*** Data provided Section Begins ***

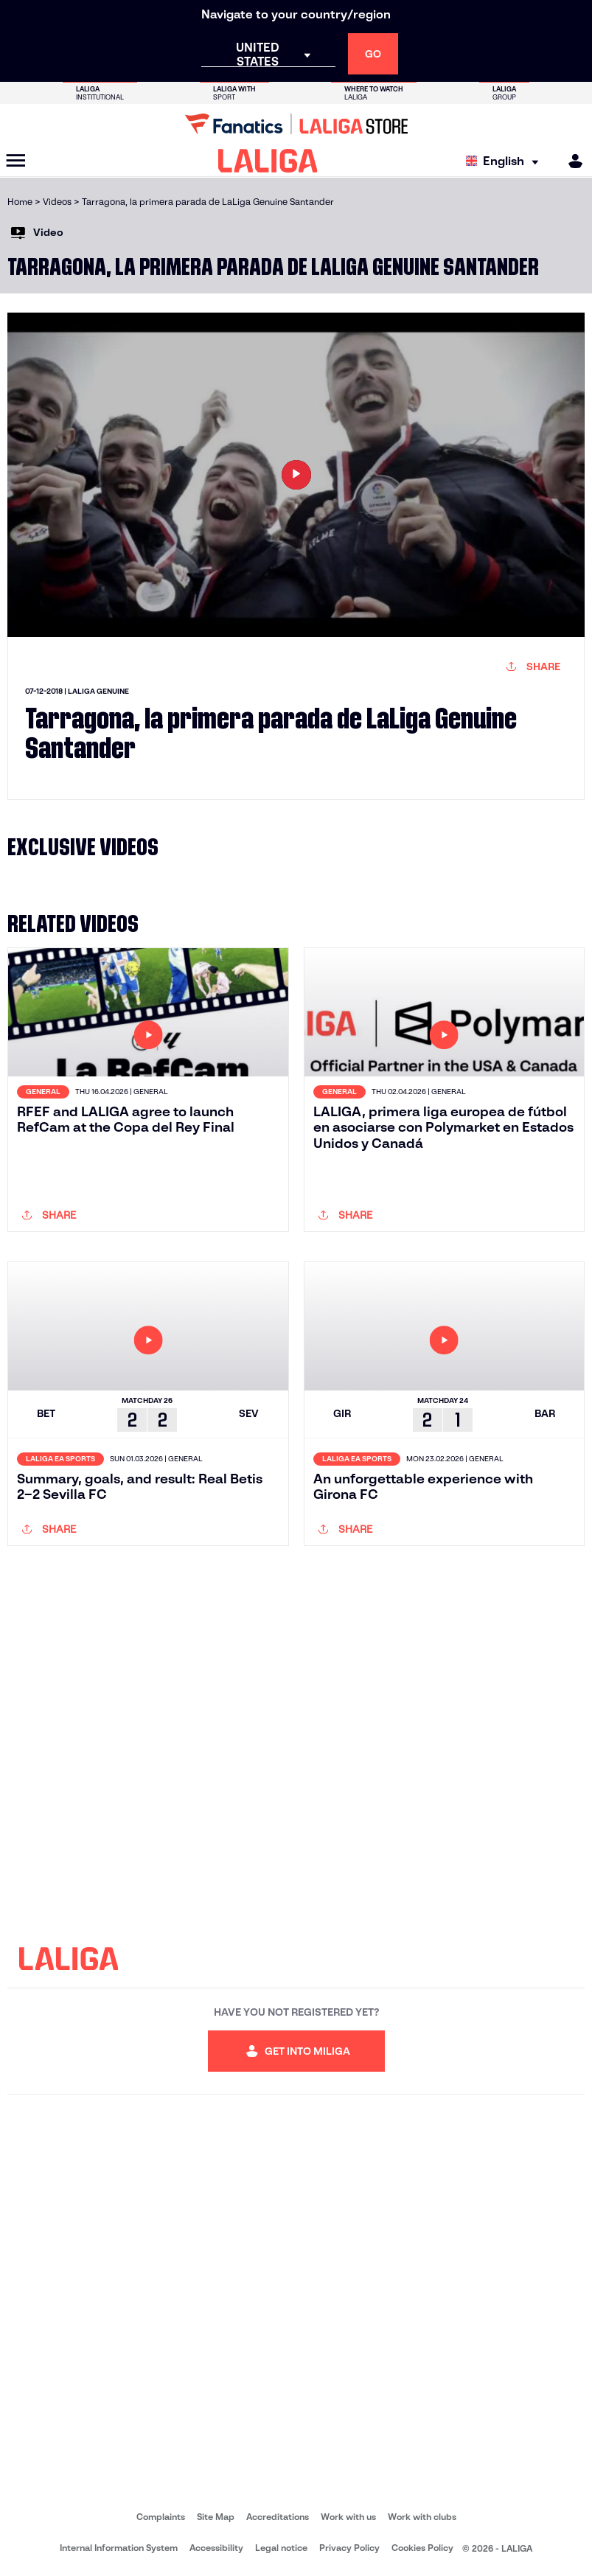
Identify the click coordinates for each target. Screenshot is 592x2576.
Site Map (215, 2516)
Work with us (348, 2516)
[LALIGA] (268, 161)
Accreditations (277, 2516)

*** Data provided Section Ends ***

## Brief
An exact repeat of all the data is required, pictures excluded.

## Result of this exercise
Identify the click coordinates for each target. Screenshot is 592x2576.
Site Map (215, 2516)
Work with us (348, 2516)
[LALIGA] (268, 161)
Accreditations (277, 2516)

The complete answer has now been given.